## RECORDS TO USE
-*-

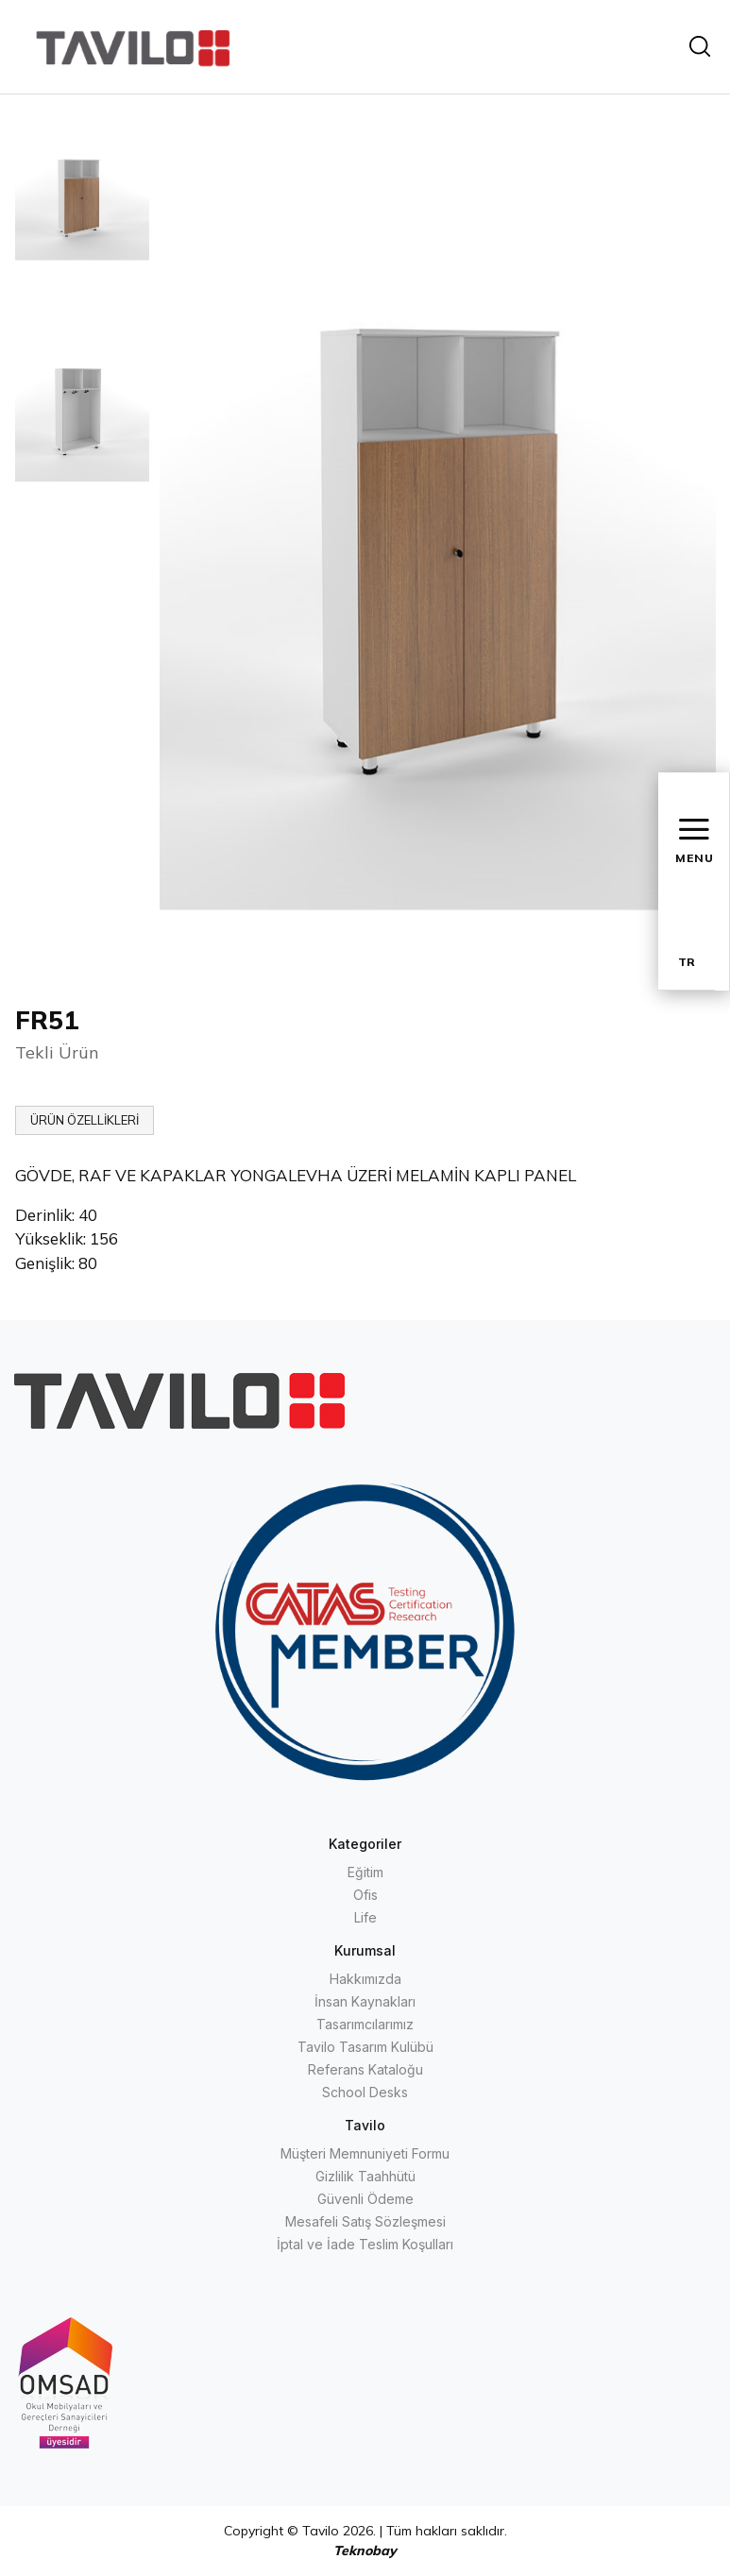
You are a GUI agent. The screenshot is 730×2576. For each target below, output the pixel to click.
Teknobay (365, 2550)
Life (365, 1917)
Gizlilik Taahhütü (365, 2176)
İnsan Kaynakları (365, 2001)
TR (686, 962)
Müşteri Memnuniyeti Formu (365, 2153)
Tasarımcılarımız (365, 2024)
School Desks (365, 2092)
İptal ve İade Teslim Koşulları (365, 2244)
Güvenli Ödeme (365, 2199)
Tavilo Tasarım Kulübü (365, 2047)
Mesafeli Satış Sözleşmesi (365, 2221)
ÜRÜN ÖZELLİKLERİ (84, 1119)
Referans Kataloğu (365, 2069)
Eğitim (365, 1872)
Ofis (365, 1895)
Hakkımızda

-*-

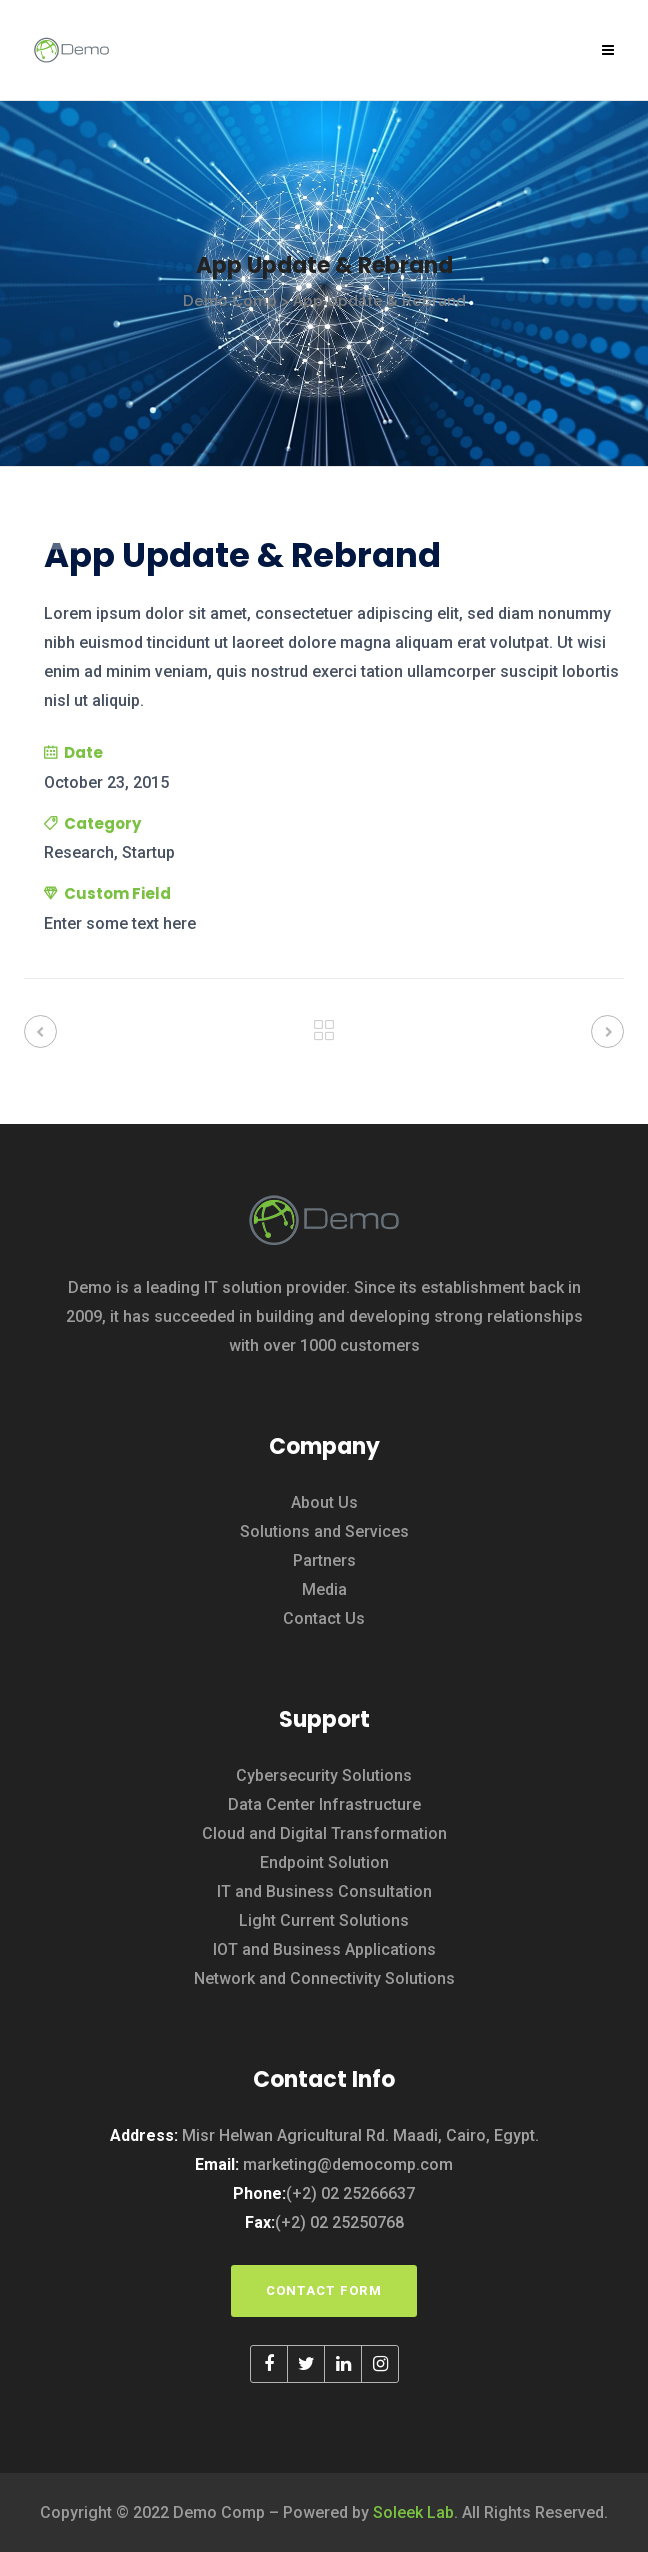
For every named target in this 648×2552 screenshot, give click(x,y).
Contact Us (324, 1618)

-*-

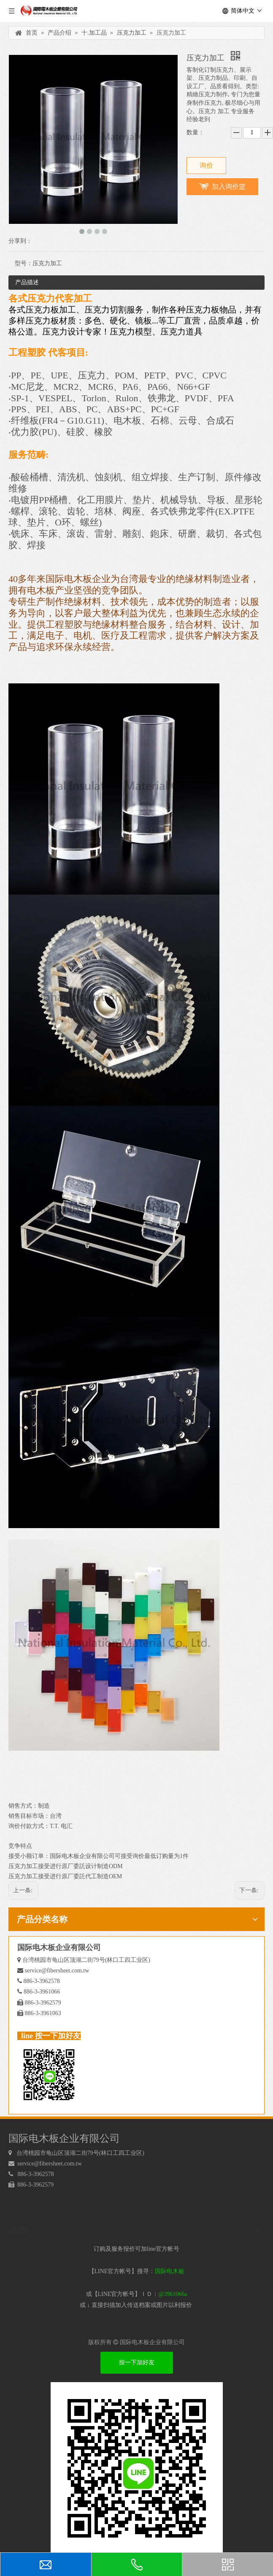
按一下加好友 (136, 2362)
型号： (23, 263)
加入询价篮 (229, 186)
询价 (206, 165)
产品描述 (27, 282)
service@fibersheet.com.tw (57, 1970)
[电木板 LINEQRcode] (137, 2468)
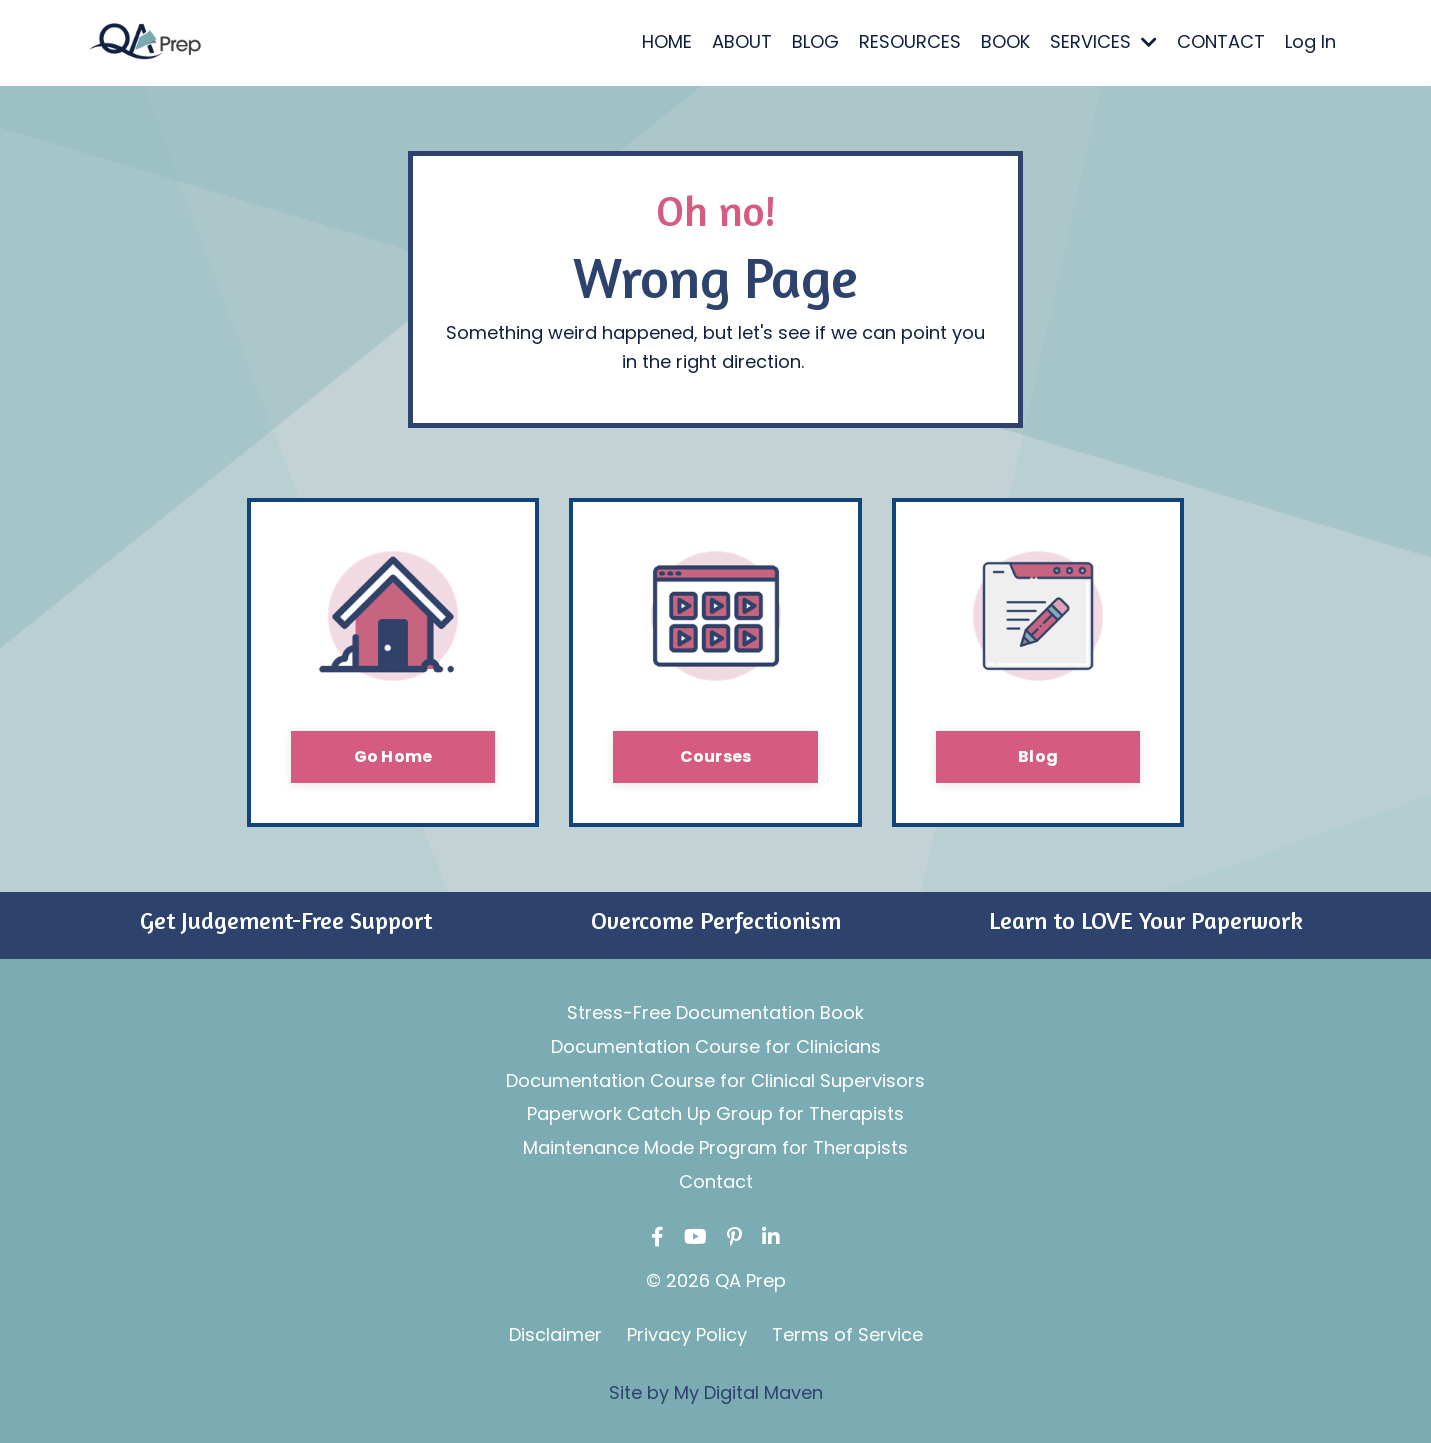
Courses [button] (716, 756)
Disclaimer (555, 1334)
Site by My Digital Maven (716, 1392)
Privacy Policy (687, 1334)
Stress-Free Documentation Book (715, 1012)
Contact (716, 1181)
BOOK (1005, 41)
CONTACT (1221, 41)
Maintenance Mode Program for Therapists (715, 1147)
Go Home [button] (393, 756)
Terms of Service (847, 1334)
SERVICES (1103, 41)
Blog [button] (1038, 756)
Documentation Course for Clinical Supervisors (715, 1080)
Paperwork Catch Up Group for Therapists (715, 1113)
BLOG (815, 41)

-*-

## EXERCISE AIM
Wherever the word "Therapists" shows up in the material, copy the line it is on.

## RESULT FOR THIS TASK
Maintenance Mode Program for Therapists (715, 1147)
Paperwork Catch Up Group for Therapists (715, 1113)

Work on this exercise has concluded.